═══ Source information
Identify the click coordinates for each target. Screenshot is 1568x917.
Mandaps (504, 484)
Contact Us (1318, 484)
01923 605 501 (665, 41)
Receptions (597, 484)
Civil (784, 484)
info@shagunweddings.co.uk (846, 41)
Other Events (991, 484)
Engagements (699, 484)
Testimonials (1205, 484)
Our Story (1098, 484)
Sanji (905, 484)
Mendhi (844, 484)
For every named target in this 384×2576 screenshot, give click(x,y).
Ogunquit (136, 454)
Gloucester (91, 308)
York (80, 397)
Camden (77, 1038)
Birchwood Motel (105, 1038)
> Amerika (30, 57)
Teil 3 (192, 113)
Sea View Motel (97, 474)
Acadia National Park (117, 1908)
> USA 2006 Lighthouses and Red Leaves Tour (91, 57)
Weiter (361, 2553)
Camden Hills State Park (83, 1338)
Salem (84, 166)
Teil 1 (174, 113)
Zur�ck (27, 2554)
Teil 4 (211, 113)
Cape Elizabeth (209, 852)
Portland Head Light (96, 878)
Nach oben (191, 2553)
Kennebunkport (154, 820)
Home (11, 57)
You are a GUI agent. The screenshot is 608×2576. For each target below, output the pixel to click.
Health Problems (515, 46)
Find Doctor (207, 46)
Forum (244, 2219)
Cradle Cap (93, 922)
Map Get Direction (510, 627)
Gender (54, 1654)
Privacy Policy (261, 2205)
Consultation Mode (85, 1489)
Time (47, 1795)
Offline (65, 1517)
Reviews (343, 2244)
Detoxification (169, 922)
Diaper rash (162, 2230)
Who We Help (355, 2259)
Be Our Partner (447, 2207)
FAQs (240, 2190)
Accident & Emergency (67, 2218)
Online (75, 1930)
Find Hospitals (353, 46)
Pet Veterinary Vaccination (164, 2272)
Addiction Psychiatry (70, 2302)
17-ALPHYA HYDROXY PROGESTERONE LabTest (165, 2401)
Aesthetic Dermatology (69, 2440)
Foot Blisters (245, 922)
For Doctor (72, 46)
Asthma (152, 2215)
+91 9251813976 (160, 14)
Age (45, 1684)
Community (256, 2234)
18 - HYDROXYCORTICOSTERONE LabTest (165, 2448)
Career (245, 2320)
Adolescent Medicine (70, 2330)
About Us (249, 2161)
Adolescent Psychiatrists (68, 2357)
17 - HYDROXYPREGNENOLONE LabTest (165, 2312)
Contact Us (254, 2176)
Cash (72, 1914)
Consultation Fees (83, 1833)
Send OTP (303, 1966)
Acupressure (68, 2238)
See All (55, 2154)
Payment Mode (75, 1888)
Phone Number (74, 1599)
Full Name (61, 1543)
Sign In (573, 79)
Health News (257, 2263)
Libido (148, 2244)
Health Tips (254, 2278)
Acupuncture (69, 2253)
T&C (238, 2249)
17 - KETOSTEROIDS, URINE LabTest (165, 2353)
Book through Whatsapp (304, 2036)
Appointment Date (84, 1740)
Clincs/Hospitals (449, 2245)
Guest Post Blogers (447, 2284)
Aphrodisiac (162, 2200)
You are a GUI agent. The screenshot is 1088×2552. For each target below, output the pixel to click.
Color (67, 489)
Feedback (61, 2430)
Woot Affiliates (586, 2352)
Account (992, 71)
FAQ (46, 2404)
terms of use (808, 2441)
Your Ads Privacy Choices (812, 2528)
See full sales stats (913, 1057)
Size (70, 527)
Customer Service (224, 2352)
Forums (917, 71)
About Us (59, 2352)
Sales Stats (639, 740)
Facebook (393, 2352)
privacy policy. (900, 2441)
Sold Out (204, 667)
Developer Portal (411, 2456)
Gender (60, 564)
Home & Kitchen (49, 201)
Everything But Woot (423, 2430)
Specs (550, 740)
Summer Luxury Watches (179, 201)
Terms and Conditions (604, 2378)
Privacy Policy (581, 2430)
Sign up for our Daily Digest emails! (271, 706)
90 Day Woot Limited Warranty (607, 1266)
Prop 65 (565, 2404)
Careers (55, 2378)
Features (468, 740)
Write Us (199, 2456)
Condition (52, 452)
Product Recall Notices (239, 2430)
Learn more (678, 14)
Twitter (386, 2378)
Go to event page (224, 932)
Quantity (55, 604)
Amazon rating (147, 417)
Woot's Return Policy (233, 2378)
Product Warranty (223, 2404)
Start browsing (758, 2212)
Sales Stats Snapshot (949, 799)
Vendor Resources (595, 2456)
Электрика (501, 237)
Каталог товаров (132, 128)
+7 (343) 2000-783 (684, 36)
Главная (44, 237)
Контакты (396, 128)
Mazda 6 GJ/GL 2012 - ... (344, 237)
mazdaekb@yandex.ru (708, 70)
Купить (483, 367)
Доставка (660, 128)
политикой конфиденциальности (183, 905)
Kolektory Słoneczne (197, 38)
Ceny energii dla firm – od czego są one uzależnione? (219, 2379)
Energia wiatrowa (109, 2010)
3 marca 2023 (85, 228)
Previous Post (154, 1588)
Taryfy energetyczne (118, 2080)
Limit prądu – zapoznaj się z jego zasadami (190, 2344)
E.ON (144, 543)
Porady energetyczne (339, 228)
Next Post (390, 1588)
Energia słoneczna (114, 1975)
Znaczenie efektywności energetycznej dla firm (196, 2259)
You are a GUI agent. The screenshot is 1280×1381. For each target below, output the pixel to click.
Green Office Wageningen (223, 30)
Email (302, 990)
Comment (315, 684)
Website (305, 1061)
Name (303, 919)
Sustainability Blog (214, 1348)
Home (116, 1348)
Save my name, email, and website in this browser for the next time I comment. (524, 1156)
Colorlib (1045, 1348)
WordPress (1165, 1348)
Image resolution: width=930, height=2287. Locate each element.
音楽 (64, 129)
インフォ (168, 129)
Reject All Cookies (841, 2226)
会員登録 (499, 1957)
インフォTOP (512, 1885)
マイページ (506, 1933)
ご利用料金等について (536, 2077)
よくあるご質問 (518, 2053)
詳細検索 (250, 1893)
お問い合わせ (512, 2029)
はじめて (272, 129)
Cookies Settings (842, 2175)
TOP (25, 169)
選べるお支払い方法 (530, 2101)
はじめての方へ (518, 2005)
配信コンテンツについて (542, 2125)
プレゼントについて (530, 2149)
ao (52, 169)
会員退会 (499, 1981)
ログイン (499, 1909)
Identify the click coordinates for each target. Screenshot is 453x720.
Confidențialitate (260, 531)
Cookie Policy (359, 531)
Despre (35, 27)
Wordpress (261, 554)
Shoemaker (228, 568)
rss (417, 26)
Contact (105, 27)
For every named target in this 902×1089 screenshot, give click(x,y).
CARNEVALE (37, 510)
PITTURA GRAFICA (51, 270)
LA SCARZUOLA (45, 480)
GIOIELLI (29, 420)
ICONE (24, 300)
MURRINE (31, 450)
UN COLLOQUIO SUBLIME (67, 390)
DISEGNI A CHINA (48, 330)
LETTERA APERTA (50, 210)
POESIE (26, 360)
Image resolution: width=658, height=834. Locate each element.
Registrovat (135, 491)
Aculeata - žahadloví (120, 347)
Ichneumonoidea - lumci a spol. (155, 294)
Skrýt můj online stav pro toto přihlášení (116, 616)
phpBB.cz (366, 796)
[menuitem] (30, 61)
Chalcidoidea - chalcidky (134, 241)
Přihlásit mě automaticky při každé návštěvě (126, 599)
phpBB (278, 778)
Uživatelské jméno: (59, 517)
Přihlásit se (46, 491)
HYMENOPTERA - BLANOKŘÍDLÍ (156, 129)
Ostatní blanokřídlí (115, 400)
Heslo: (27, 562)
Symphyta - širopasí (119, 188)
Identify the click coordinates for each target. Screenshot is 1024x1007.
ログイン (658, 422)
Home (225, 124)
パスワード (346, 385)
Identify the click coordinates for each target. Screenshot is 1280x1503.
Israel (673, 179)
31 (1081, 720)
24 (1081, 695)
══════
■ **Task description**: The lines sought are those in the data above that include the string "Health"; copy each one.

■ **Solution to the problem**:
Health Problems (515, 46)
Health News (257, 2263)
Health Tips (254, 2278)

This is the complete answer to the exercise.